I get up ear­ly in the morn
I slop the pigs, mama shucks the corn
I get up ear­ly in the morn.

The Mol­lusk’s last song, She want­ed to leave, was for me the least inter­est­ing on the album, but also became beau­ti­ful and lyri­cal in the extend­ed treat­ment.

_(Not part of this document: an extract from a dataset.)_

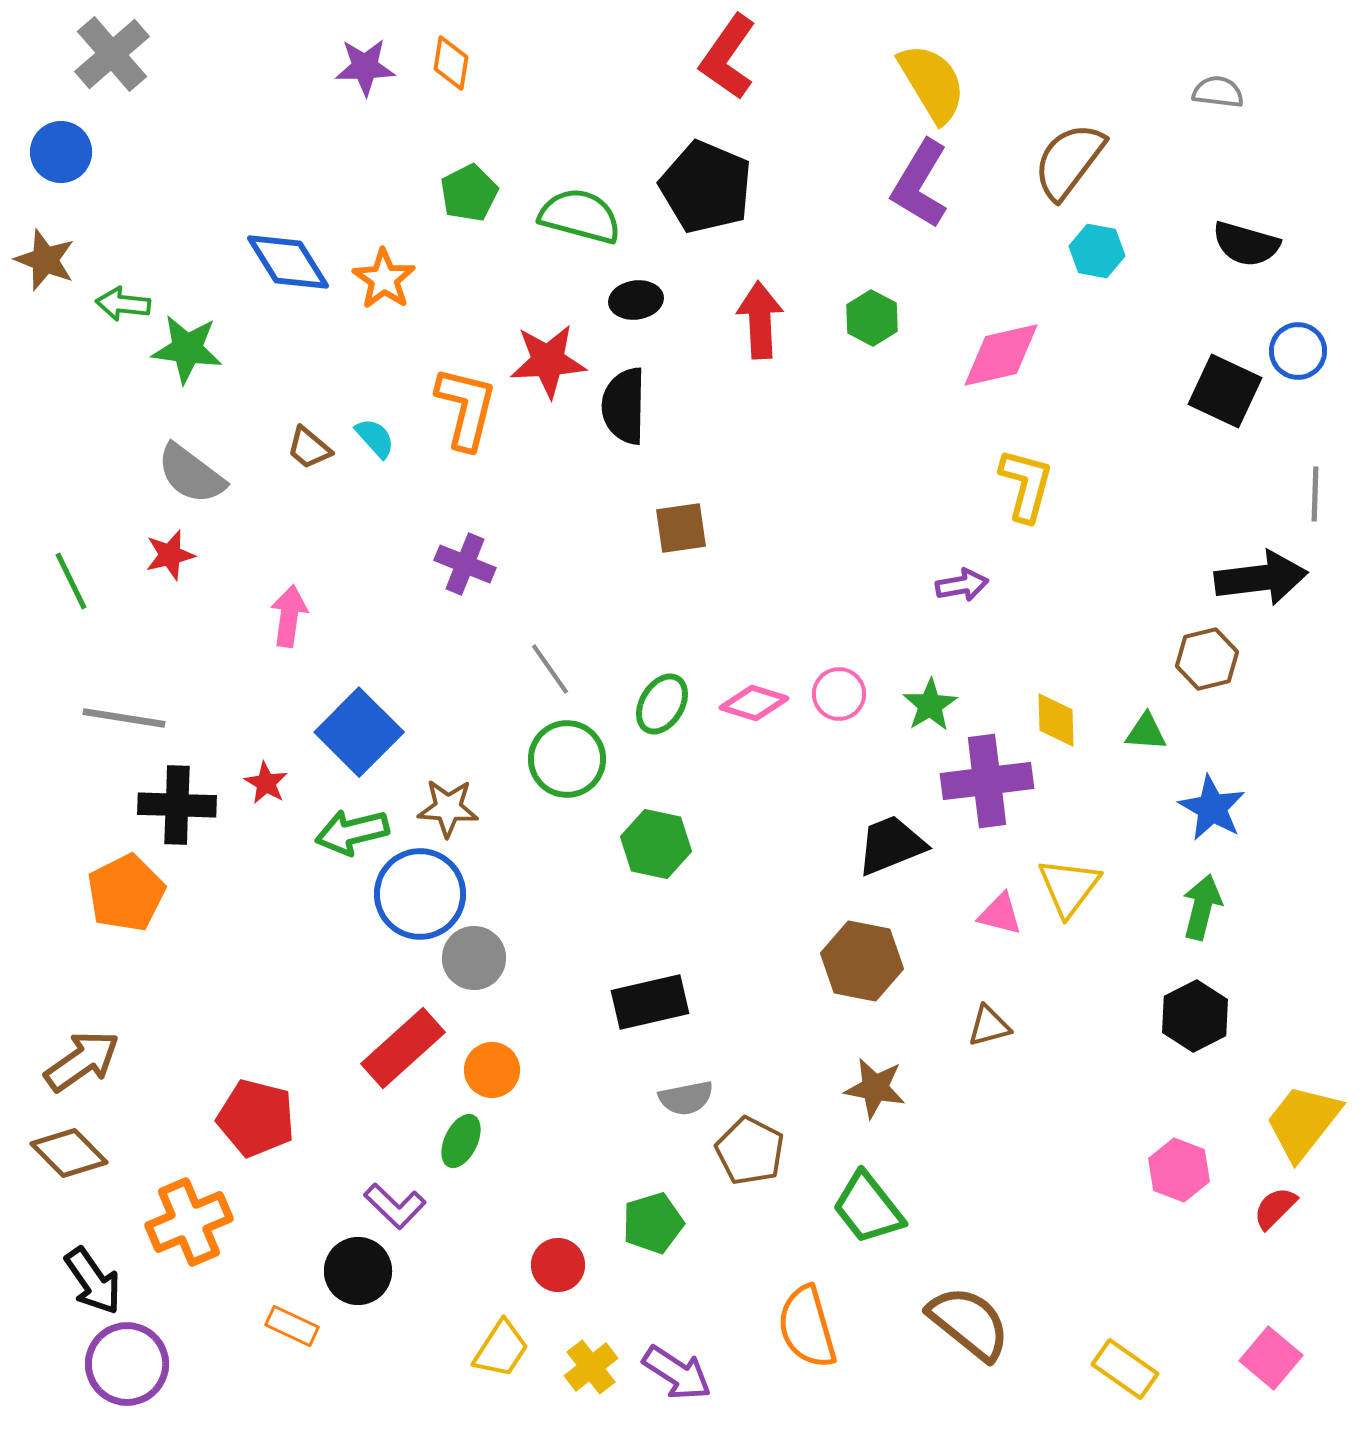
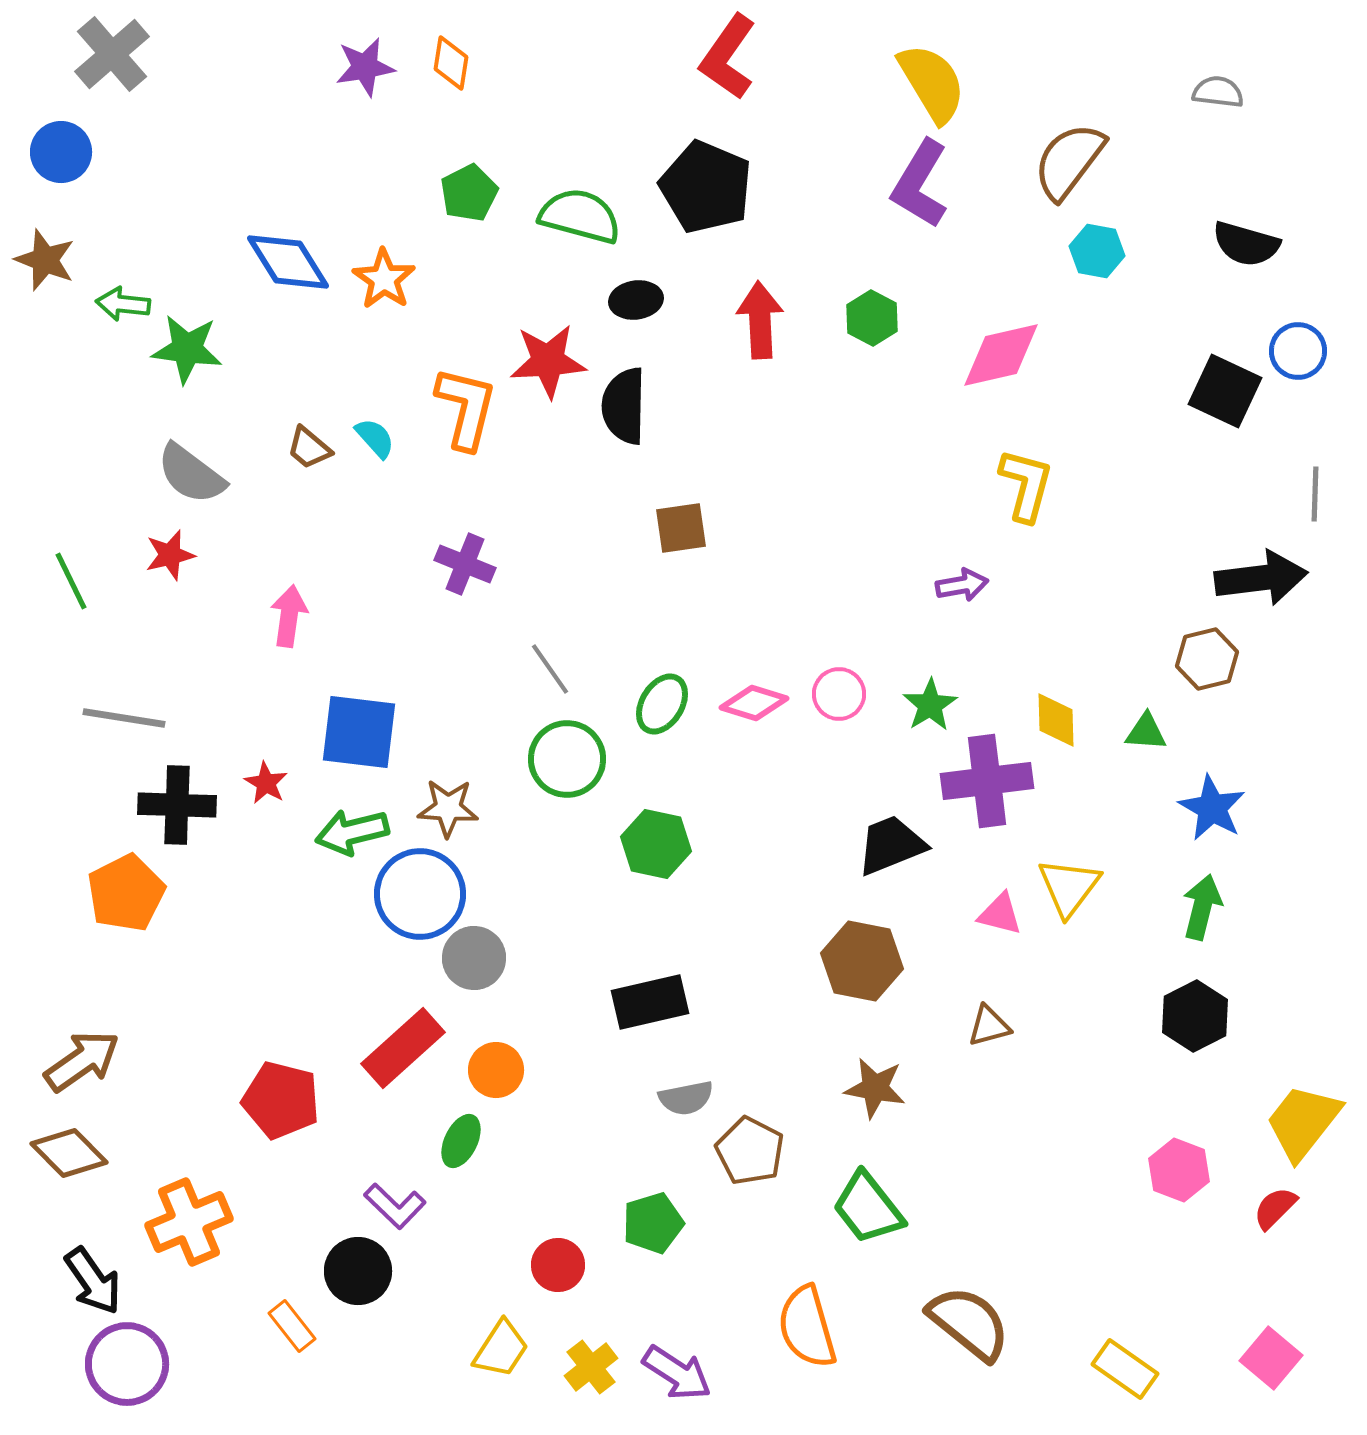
purple star at (365, 67): rotated 8 degrees counterclockwise
blue square at (359, 732): rotated 38 degrees counterclockwise
orange circle at (492, 1070): moved 4 px right
red pentagon at (256, 1118): moved 25 px right, 18 px up
orange rectangle at (292, 1326): rotated 27 degrees clockwise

At the end of the evening, after a long wait, the band came back out for a per­fect encore, run­ning in rapid suc­ces­sion through Danc­ing in the show tonight, You fucked up, and Touch my toot­er.

Are my rib­bons tied,
Is my hair in place?
Have I got a cute expres­sion on my face?
Are my shoes all shined?
I’ll try to keep in line
When I’m danc­ing in the show tonight.

Does my shuf­fle step
Real­ly look so good?
Am I doing it the way you think I should?
Would it be amiss
If I blew a kiss
When I’m danc­ing in the show tonight?

Show­time now is get­ting near­er
And I’m get­ting scared
Wish I could see in the mir­ror
If I’m all pre­pared.

First you take a step
Then you point your toe
Hope I knew it like I did a week ago
Am I stand­ing straight?
I can hard­ly wait
Til I’m danc­ing in the show tonight.